## Exercise requirements:
In the records below, pick out all lines containing the word "that".

Records drawn from a dataset
○ ○ ○ ○

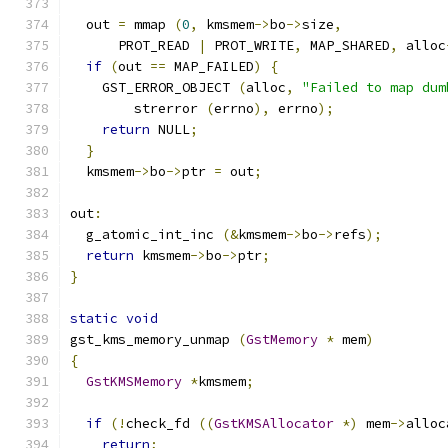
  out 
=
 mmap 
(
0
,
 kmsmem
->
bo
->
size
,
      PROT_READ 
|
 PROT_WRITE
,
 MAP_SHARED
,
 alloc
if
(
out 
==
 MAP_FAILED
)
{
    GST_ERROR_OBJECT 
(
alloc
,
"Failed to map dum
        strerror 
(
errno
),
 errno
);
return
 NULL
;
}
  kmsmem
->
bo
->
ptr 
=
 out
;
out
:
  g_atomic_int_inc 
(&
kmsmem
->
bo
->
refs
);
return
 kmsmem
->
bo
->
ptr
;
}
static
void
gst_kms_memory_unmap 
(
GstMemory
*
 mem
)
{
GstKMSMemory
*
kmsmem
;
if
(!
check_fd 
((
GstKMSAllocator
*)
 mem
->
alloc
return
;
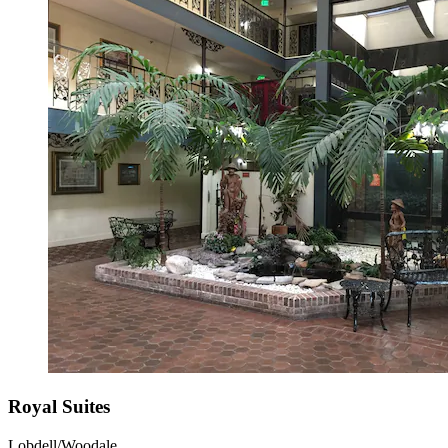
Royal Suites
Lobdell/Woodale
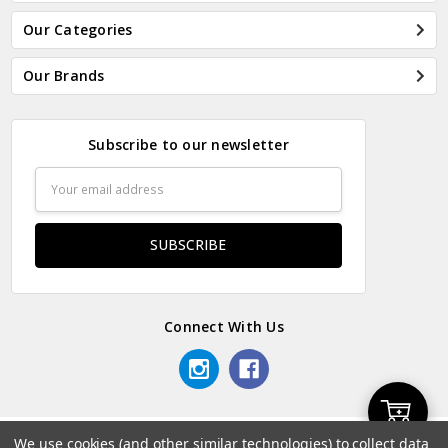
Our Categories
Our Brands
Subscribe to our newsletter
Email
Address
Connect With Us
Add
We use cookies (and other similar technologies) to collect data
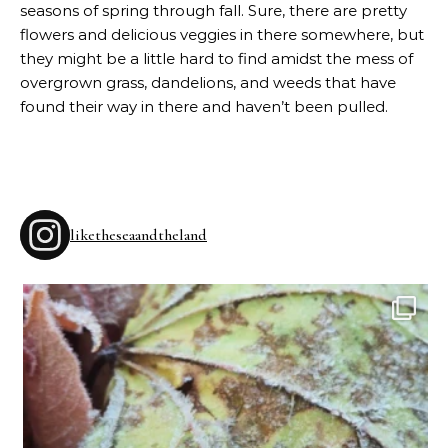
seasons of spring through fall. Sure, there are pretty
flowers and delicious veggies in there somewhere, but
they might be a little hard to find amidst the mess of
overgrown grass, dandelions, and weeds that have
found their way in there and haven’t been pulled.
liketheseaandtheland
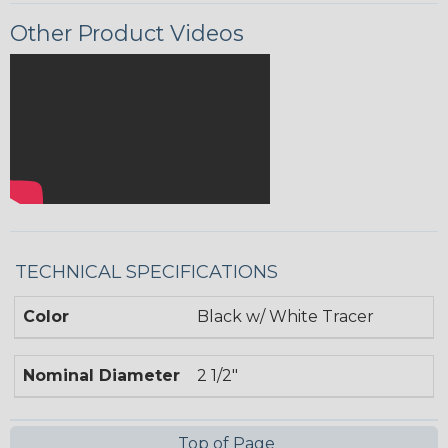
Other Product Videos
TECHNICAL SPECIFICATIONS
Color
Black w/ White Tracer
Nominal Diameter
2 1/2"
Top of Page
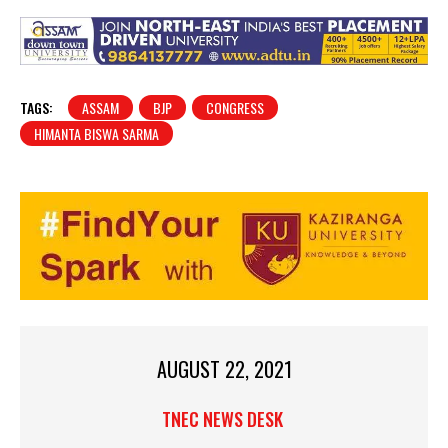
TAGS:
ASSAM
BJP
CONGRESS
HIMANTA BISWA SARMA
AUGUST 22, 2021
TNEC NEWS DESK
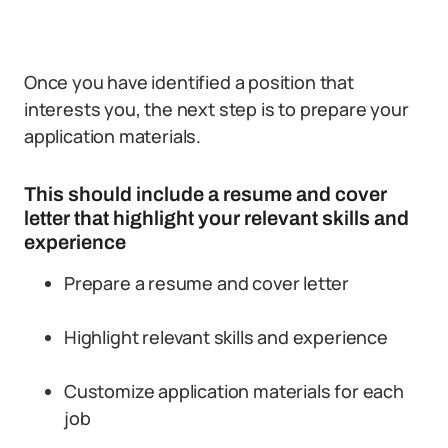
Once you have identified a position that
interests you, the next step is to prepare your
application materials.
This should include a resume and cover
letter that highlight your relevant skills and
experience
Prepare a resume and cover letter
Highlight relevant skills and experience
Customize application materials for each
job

○ ○ ○ ○

## Task answer:
overgrown grass, dandelions, and weeds that have
Once you have identified a position that
letter that highlight your relevant skills and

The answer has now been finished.